We were surprised to observe lower levels of AP activity in HIGH weight gain colonies than LOW weight gain colonies (Figure 2). We speculate that nutritional stress might be stronger in HIGH colonies because they are more likely to be characterized by a younger population as previously mentioned (Kretzschmar et al. 2016) and therefore have greater nutritional needs than LOW colonies. Other markers of nutritional status like lipid content, fat body, or vitellogenin might be helpful to further pursue this question.

The observed higher AChE post-season levels indicate an increased activity of neural transmission. In terms of exposure to pesticides, such an increase in AChE activity may be observed after contamination by substances targeting the voltage-dependent sodium channel, like pyrethroid insecticides (Badiou et al. 2008). Exposure to environmental pesticides accumulated in the surrounding flora could explain this phenomenon, given that residues of agrochemicals were detected on secondary pollen from pollen traps at the same apiaries but from colonies different than those in our study (Kretzschmar et al. 2016). However, further data are needed to link the AChE response to the sublethal acute and chronic exposure to pesticides believed to be used on surrounding crops.

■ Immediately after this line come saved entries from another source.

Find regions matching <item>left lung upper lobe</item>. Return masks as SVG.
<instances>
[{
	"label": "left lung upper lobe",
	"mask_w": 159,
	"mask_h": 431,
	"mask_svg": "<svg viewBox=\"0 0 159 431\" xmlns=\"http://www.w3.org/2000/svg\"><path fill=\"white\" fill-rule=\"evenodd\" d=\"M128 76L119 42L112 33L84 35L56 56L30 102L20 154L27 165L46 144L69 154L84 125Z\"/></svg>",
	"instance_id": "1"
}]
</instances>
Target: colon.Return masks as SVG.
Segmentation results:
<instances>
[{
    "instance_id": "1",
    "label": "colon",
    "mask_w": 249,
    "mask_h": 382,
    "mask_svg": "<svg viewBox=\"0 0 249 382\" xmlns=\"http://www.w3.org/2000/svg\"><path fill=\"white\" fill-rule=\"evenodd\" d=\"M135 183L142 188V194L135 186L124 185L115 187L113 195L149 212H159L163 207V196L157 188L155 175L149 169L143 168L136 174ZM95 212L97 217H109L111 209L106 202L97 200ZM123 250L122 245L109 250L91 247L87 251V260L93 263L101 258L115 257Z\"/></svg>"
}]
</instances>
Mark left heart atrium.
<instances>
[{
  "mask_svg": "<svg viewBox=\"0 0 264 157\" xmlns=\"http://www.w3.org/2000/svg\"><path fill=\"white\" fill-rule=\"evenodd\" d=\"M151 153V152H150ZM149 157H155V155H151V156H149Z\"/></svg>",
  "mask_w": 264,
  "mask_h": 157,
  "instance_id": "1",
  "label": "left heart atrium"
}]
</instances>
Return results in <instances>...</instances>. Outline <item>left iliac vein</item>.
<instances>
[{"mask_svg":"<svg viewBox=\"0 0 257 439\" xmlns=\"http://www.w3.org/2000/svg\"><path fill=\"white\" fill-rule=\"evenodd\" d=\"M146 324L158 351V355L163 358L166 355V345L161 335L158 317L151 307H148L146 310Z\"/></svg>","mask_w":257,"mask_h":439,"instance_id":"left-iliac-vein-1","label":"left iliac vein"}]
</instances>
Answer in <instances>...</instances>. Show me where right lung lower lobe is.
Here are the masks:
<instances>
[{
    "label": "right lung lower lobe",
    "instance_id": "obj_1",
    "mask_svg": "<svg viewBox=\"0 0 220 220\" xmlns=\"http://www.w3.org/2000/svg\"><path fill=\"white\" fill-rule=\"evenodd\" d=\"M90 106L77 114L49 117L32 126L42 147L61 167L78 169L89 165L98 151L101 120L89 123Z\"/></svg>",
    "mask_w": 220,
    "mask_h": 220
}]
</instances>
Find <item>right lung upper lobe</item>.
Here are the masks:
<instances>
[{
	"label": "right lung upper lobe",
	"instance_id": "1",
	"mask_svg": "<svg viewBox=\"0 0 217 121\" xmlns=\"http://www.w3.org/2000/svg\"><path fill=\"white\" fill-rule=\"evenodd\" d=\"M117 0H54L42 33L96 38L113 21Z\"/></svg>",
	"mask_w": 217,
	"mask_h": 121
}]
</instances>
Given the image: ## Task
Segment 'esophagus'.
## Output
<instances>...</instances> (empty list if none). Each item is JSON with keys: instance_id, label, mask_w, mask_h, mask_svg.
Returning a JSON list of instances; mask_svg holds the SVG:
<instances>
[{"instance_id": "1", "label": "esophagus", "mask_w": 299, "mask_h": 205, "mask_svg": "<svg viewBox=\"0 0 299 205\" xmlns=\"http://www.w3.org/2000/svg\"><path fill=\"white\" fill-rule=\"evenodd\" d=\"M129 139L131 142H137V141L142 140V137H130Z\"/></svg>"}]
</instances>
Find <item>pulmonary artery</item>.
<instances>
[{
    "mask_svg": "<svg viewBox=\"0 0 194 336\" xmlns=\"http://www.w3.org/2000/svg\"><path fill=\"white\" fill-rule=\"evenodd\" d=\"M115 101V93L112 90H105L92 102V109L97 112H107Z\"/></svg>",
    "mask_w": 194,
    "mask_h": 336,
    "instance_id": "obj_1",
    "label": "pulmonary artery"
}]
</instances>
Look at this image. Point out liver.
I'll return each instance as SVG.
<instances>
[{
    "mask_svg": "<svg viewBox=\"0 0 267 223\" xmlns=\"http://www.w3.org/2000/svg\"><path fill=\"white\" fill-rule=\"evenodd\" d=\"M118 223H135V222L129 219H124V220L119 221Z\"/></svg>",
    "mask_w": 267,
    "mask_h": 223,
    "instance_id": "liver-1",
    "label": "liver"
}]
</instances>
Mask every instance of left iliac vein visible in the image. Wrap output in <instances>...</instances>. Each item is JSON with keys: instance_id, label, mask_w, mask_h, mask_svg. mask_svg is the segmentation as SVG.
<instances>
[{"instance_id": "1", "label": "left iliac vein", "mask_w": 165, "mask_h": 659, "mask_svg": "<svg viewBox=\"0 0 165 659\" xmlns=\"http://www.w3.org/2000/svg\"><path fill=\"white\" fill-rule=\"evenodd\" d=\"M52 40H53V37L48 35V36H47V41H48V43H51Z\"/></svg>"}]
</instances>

Lower AChE levels were observed on HIGH weight gain colonies compared to LOW weight gain colonies (Figure 2). Because it stands to reason that both HIGH and LOW colonies were equally exposed to environmental pollutants, if they were, such differences could hardly be explained by a differential exposure to agrochemicals. Interestingly, AChE activity has been demonstrated to be lower in forager than “nurse” honeybees, probably favoring cholinergic neurotransmission with a subsequent increase in cognitive capacities needed to carry out foraging tasks (Shapira et al. 2001). This suggests a demographic-based physiological difference with behavioral consequences between HIGH and LOW weight gain colonies, to be further investigated.

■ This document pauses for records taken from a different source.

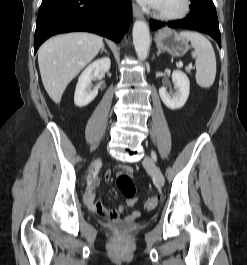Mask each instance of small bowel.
Instances as JSON below:
<instances>
[{
  "label": "small bowel",
  "mask_w": 247,
  "mask_h": 265,
  "mask_svg": "<svg viewBox=\"0 0 247 265\" xmlns=\"http://www.w3.org/2000/svg\"><path fill=\"white\" fill-rule=\"evenodd\" d=\"M120 169L123 172L126 173H130L132 172V168L129 166H125V167H120ZM111 178V172L110 171H106L104 174V179L106 181H108ZM98 185V181L95 180L87 189V191L84 194L83 197V201L85 206L87 207L88 210H90L91 212L97 214L98 216L104 218V219H108V220H116L120 217L121 213L123 212L125 206H121L118 209H114V210H110L107 209L102 202V196H98L96 197V193H95V188ZM136 203L135 199H129L127 201V206L128 207H133ZM139 216V212L138 211H133L129 218H136Z\"/></svg>",
  "instance_id": "obj_1"
}]
</instances>
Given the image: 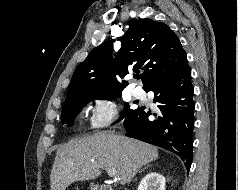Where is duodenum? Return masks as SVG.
Here are the masks:
<instances>
[{
	"mask_svg": "<svg viewBox=\"0 0 238 190\" xmlns=\"http://www.w3.org/2000/svg\"><path fill=\"white\" fill-rule=\"evenodd\" d=\"M100 190H112V188H110V187H108V186H103V187H101Z\"/></svg>",
	"mask_w": 238,
	"mask_h": 190,
	"instance_id": "410a0bca",
	"label": "duodenum"
}]
</instances>
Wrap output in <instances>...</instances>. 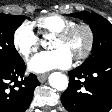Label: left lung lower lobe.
Masks as SVG:
<instances>
[{"mask_svg":"<svg viewBox=\"0 0 112 112\" xmlns=\"http://www.w3.org/2000/svg\"><path fill=\"white\" fill-rule=\"evenodd\" d=\"M61 102L69 112H109L112 108V57L69 71Z\"/></svg>","mask_w":112,"mask_h":112,"instance_id":"left-lung-lower-lobe-1","label":"left lung lower lobe"}]
</instances>
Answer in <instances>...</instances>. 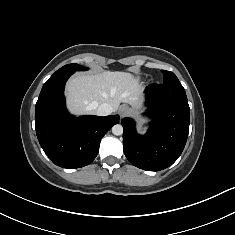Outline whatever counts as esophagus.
<instances>
[{"instance_id":"obj_1","label":"esophagus","mask_w":235,"mask_h":235,"mask_svg":"<svg viewBox=\"0 0 235 235\" xmlns=\"http://www.w3.org/2000/svg\"><path fill=\"white\" fill-rule=\"evenodd\" d=\"M129 110H130V108L127 105H122L119 108V113L121 115H125V114H127L129 112Z\"/></svg>"}]
</instances>
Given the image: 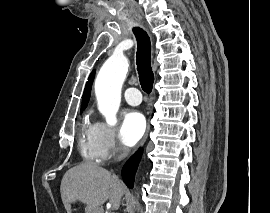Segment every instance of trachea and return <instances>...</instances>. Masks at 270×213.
<instances>
[{"label": "trachea", "mask_w": 270, "mask_h": 213, "mask_svg": "<svg viewBox=\"0 0 270 213\" xmlns=\"http://www.w3.org/2000/svg\"><path fill=\"white\" fill-rule=\"evenodd\" d=\"M133 32L137 39V53H136V64L137 71L139 74V81L142 89L146 93L152 91L154 83V74L151 67V42L147 33L139 28L135 27Z\"/></svg>", "instance_id": "obj_1"}]
</instances>
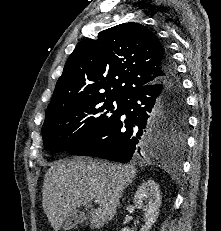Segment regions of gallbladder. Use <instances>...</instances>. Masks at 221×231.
<instances>
[{"instance_id":"gallbladder-1","label":"gallbladder","mask_w":221,"mask_h":231,"mask_svg":"<svg viewBox=\"0 0 221 231\" xmlns=\"http://www.w3.org/2000/svg\"><path fill=\"white\" fill-rule=\"evenodd\" d=\"M89 216L80 210H74L71 212L65 221V224L63 226L65 231H69L70 229L76 227L78 224H81L85 221H87Z\"/></svg>"}]
</instances>
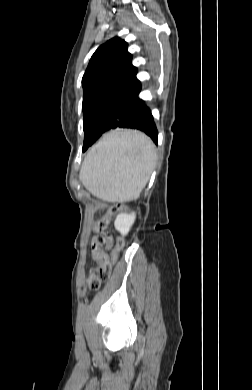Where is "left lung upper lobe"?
Returning a JSON list of instances; mask_svg holds the SVG:
<instances>
[{
  "label": "left lung upper lobe",
  "instance_id": "left-lung-upper-lobe-1",
  "mask_svg": "<svg viewBox=\"0 0 252 390\" xmlns=\"http://www.w3.org/2000/svg\"><path fill=\"white\" fill-rule=\"evenodd\" d=\"M131 61L127 43L118 37L95 51L82 78L84 129L93 119L116 115L140 91L137 68Z\"/></svg>",
  "mask_w": 252,
  "mask_h": 390
}]
</instances>
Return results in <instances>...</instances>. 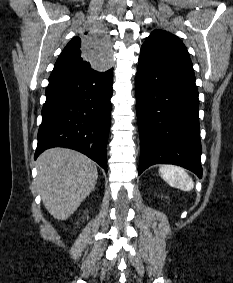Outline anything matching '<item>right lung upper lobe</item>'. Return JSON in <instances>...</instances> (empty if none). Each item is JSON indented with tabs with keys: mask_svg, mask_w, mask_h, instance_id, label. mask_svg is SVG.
<instances>
[{
	"mask_svg": "<svg viewBox=\"0 0 233 283\" xmlns=\"http://www.w3.org/2000/svg\"><path fill=\"white\" fill-rule=\"evenodd\" d=\"M111 38L102 28L85 31L74 37L58 57L53 71L88 68L108 70L114 59L115 49H110ZM101 59V60H99Z\"/></svg>",
	"mask_w": 233,
	"mask_h": 283,
	"instance_id": "right-lung-upper-lobe-1",
	"label": "right lung upper lobe"
}]
</instances>
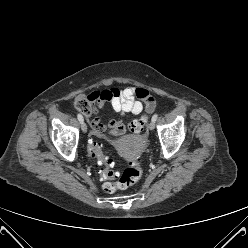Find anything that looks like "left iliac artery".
I'll list each match as a JSON object with an SVG mask.
<instances>
[{"label": "left iliac artery", "mask_w": 248, "mask_h": 248, "mask_svg": "<svg viewBox=\"0 0 248 248\" xmlns=\"http://www.w3.org/2000/svg\"><path fill=\"white\" fill-rule=\"evenodd\" d=\"M157 118H158V114H154L153 116H152V121H156L157 120Z\"/></svg>", "instance_id": "44dca946"}]
</instances>
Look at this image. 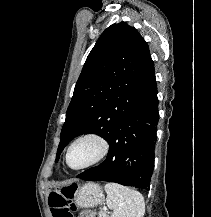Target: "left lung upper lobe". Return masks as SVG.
Returning <instances> with one entry per match:
<instances>
[{
	"label": "left lung upper lobe",
	"instance_id": "1",
	"mask_svg": "<svg viewBox=\"0 0 211 217\" xmlns=\"http://www.w3.org/2000/svg\"><path fill=\"white\" fill-rule=\"evenodd\" d=\"M156 87L154 63L139 32L112 24L88 55L61 130L56 162L74 137L95 133L107 141L115 126Z\"/></svg>",
	"mask_w": 211,
	"mask_h": 217
}]
</instances>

In conclusion, the pre-/post-season physiological changes in honeybees reported here seem to agree with the increasing scientific evidence showing monocultures as stressful anthropogenic landscapes for pollinators (Alaux et al. 2017; St. Clair et al. 2020; Dolezal et al. 2019; Simone-Finstrom et al. 2016; Smart et al. 2016; reviews: Goulson et al. 2015; Nicholls and Altieri 2012; Potts et al. 2010; Vanbergen and the Insect Pollinators Initiative 2013). We speculate that nutritional and toxicological stress from the hybrid lavender environment, as well as parasitic load and colony migration, could be the main pressures underlying the observed physiological changes. The individual contributions of these factors to the observed physiological changes remain to be studied by comparing under controlled nutritional conditions and health status and by contrasting with sedentary beekeeping. Colony weight gain groups were clearly characterized by different physiological profiles, regardless of the sampling time point, suggesting a potential use of biomarkers as predictors of colony performance.